最初にフェイリスが向かったのは、様々なものが売っている雑貨店だった。
「ここは私もよく来るんです。稀に掘り出し物が置いてあったりするので…」
「ほう…」
魔界でも見たことがあるものもちらほらとあるが、ほとんどが知らないものばかりで、俺は興味津々で商品を見ていく。
色々と見ていたが1つ、気になるものを見つけた。
「フェイリス~これはなんだ?」
すると、近くでぬいぐるみを見ていたフェイリスがトコトコやってくる。
「えと、これはガーゴイルの翼ですね。使い捨てなんですけど、1度だけ指定した相手の元に伝言を届けてくれるんです」
「へぇ…」
確かにガーゴイルはよく伝言係として使っていたが、翼にそんな効果があったなんてな。
しかし、ガーゴイルの翼ってこんな形してたかな…。
「…」
念話があれば必要ないんだろうが、あいにく今、念話が使えないので1つ買っておくか。
そうして俺はガーゴイルの翼を購入し、店を後にした。
続いてやってきたのは武具屋。
学園に直結している武具屋だからだろうか、一般人が使う武具から、それぞれのカードの数字に対応した武具まで様々だ。
その為か、学園の服を来た生徒が割合的には多い。
「しかし、こうしてみると結構な種類の武器があるんだな」
オーソドックスな両手剣を始めとし、片手剣、槍、斧、鎌、金槌、大太刀、レイピア、杖など様々だ。なかには鎖鎌やナックルと言った珍しいものまで置いてある。
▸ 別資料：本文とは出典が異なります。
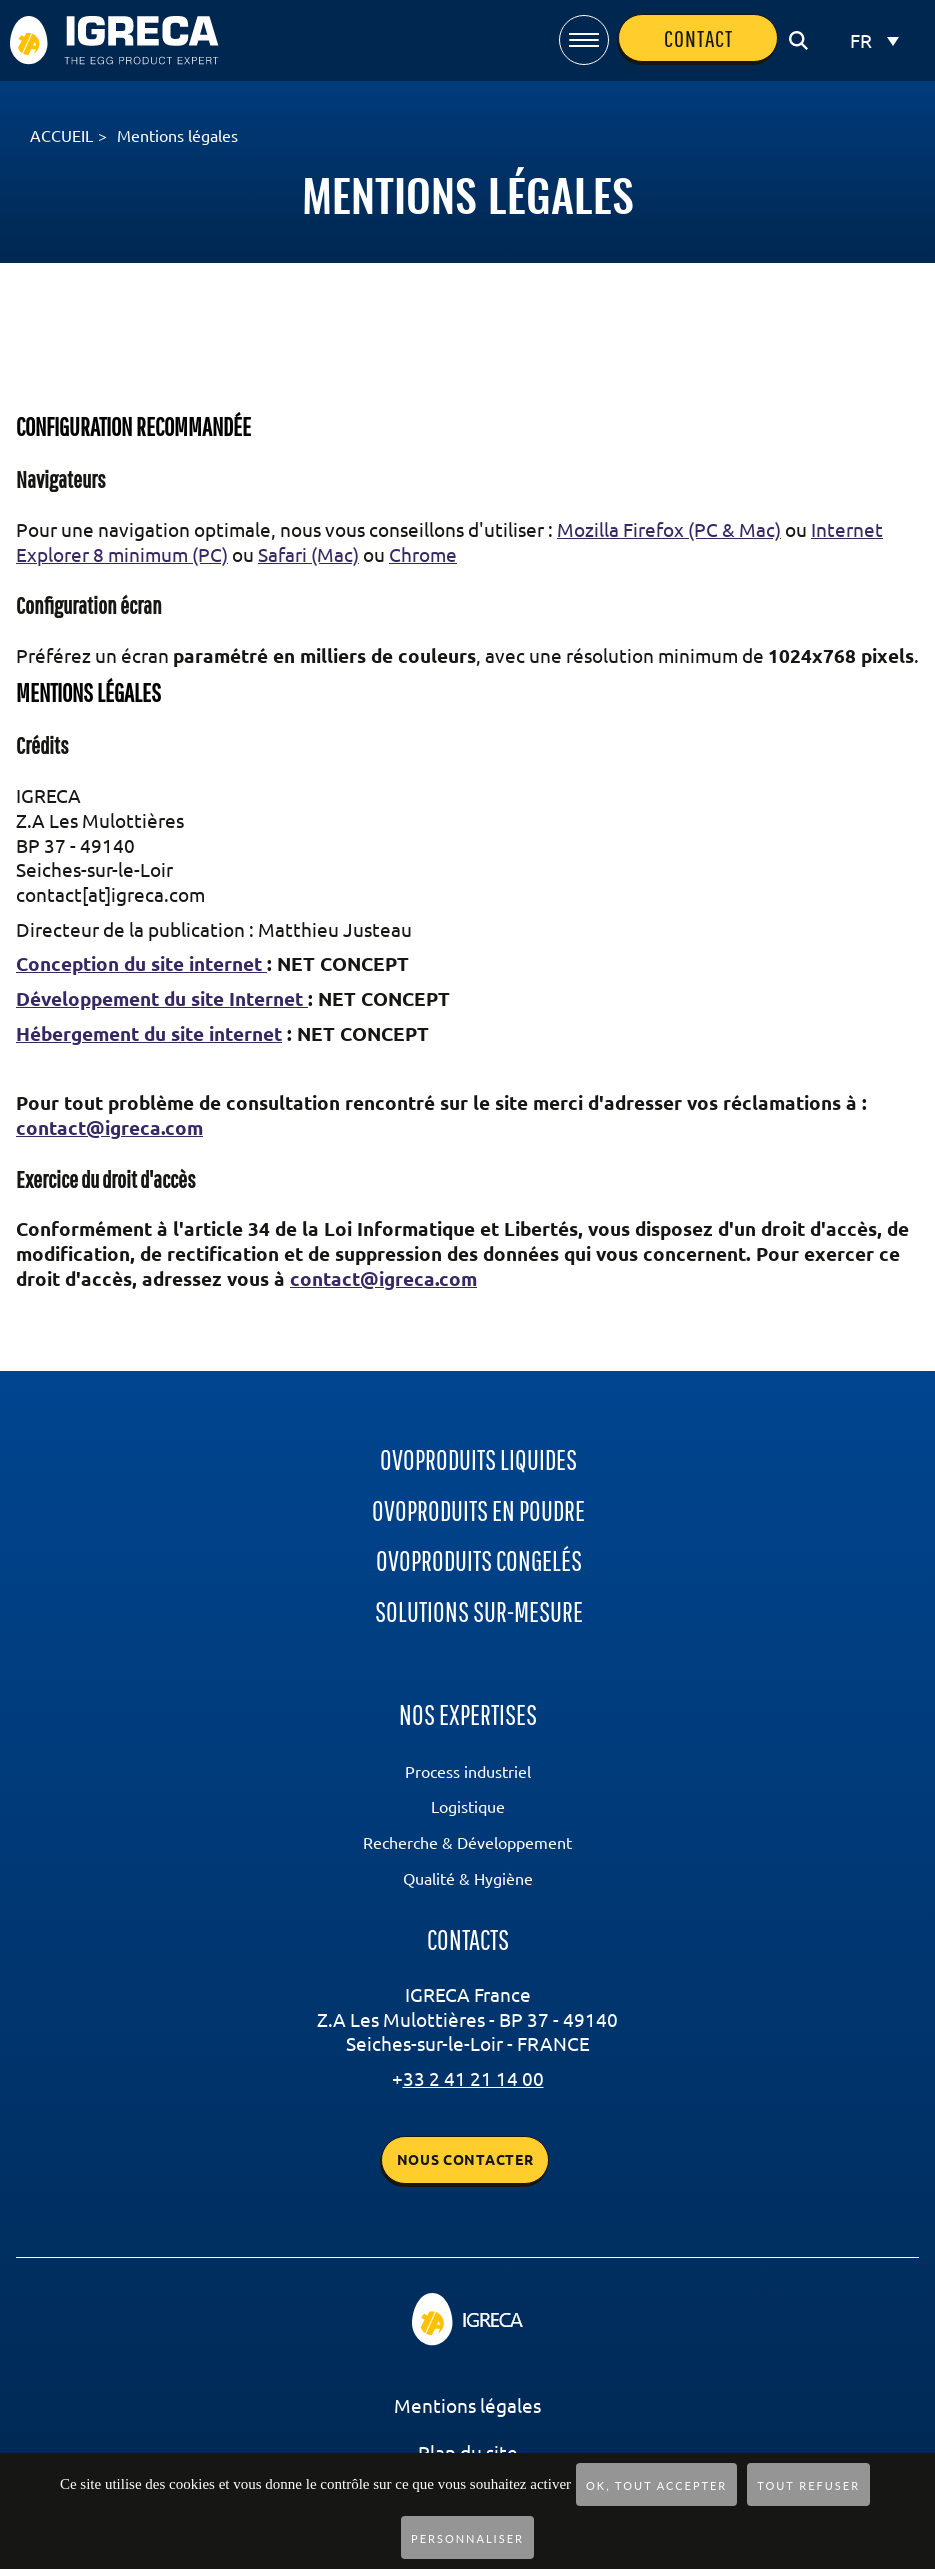  I want to click on contact@igreca.com, so click(109, 1128).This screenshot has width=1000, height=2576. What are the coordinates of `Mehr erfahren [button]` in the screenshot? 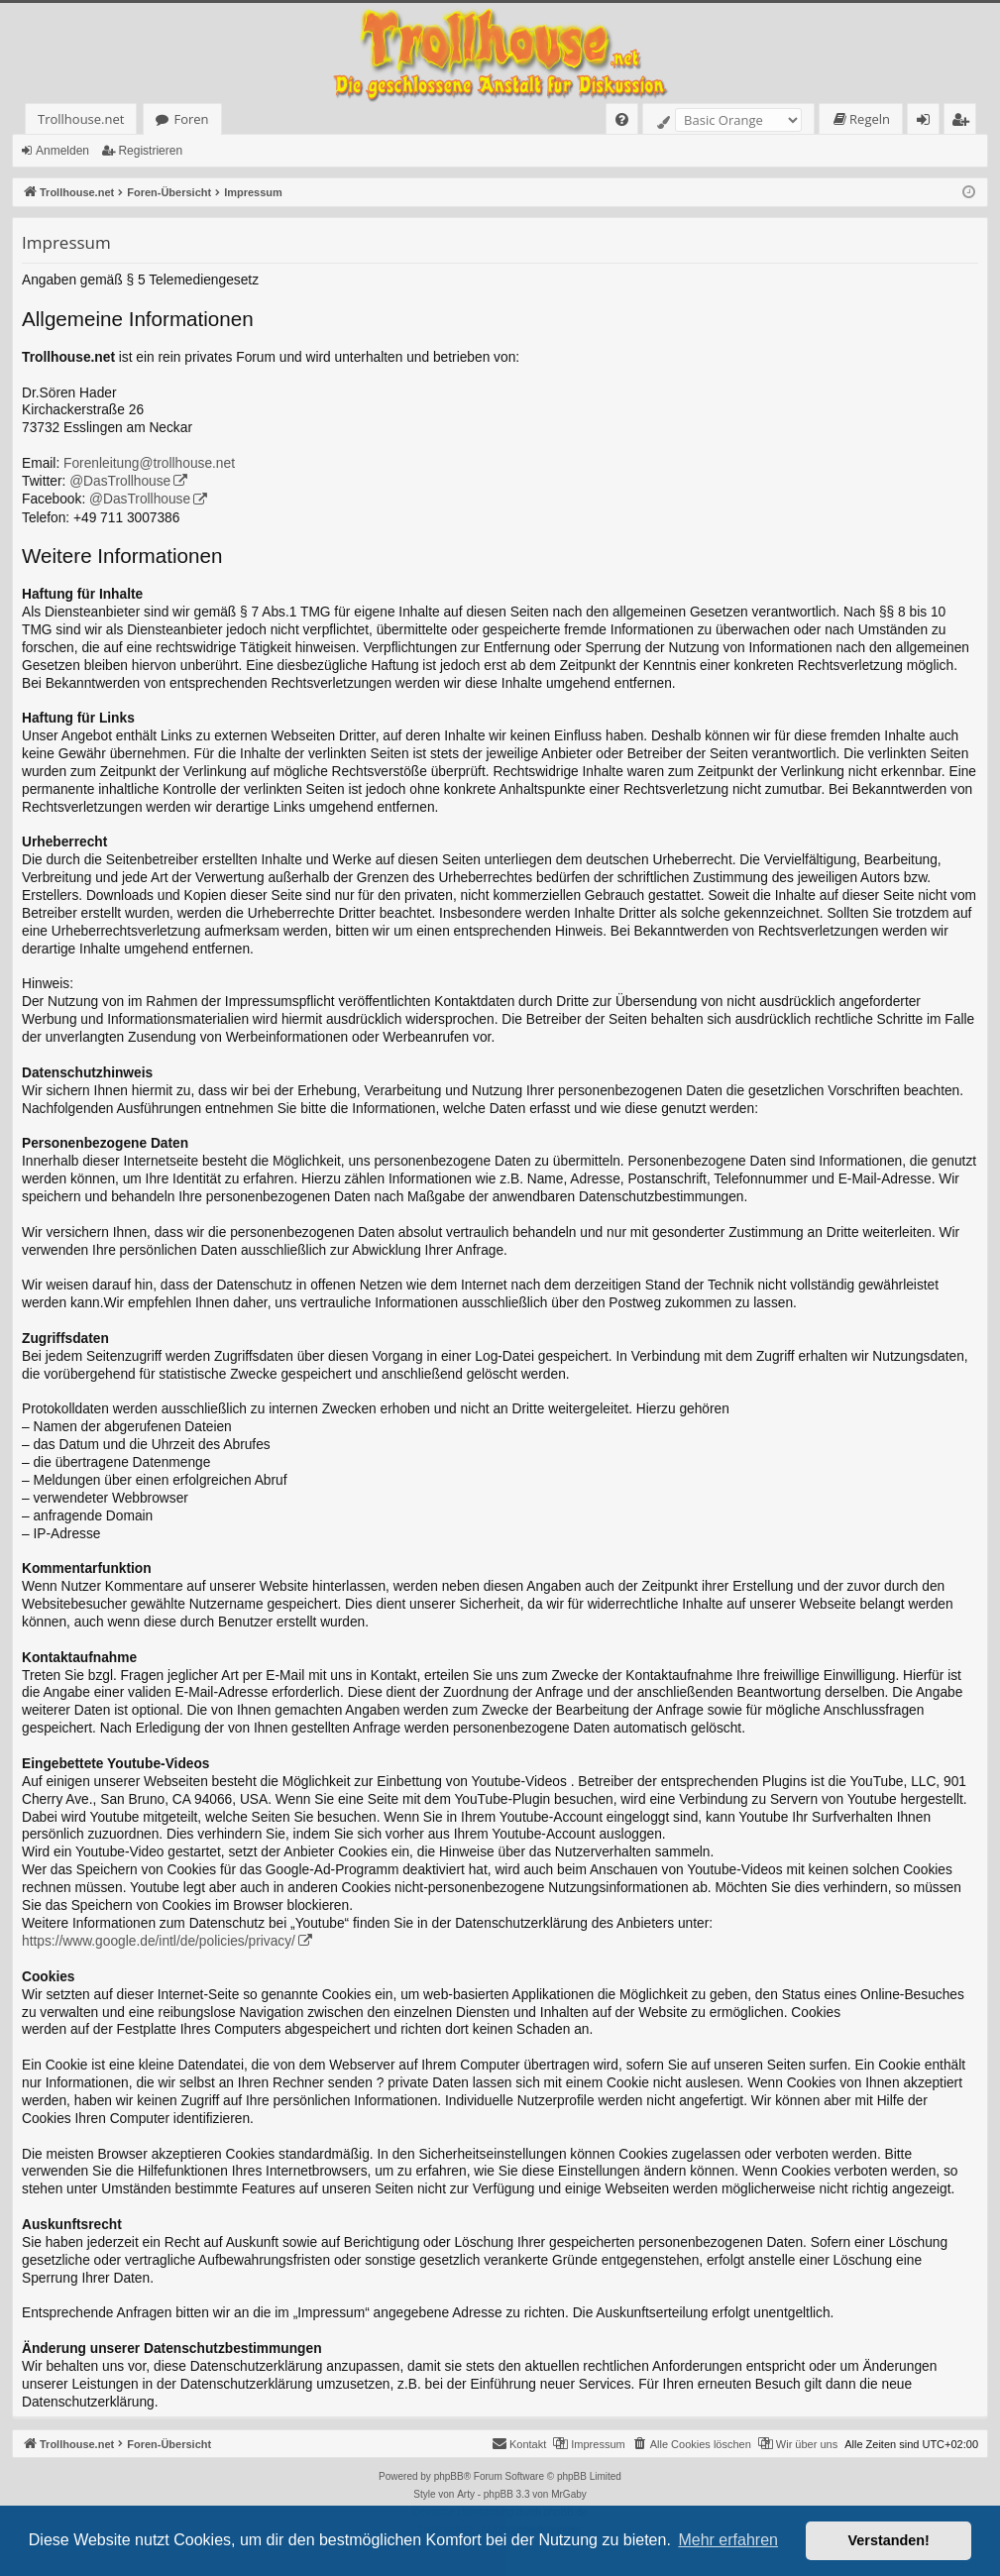 It's located at (728, 2539).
俺は基本的には片手剣だが、ナックルを使って肉弾戦に持ち込む時もある。稀に短剣を2つ使うこともあるが、あまり好きではない。ネネコを指導していた時は、あいつが双剣士だから俺もそれに合わせていたが…。
「ふむ…」
色々と見ていると、やはりカードの数字が上がるにつれて武器は格段に変わるらしい。
スクリーンに、3と4でどのくらい力量差があるのか実験している動画があったが、その差は意外とわかるものだった。
例えば厚さ3センチの鉄を切るということについて、3のカードの場合2、3度強く振ってやっと切れたものの、4のカードの場合は1度軽く振っただけで切れてしまった。同じ人が実験をしているので、単にカードの能力に依存した場合だとこのぐらいの差がでるのか。
「持ち主が努力すれば相乗効果で更に能力アップできるのか」
よくこんなものを開発したな…。
人間も、魔族に対抗する手段をしっかり開発していたというわけか……。
「あれ、ルイ君!」
「ん…?」
振り返ると、そこには制服を着たアネットがいた。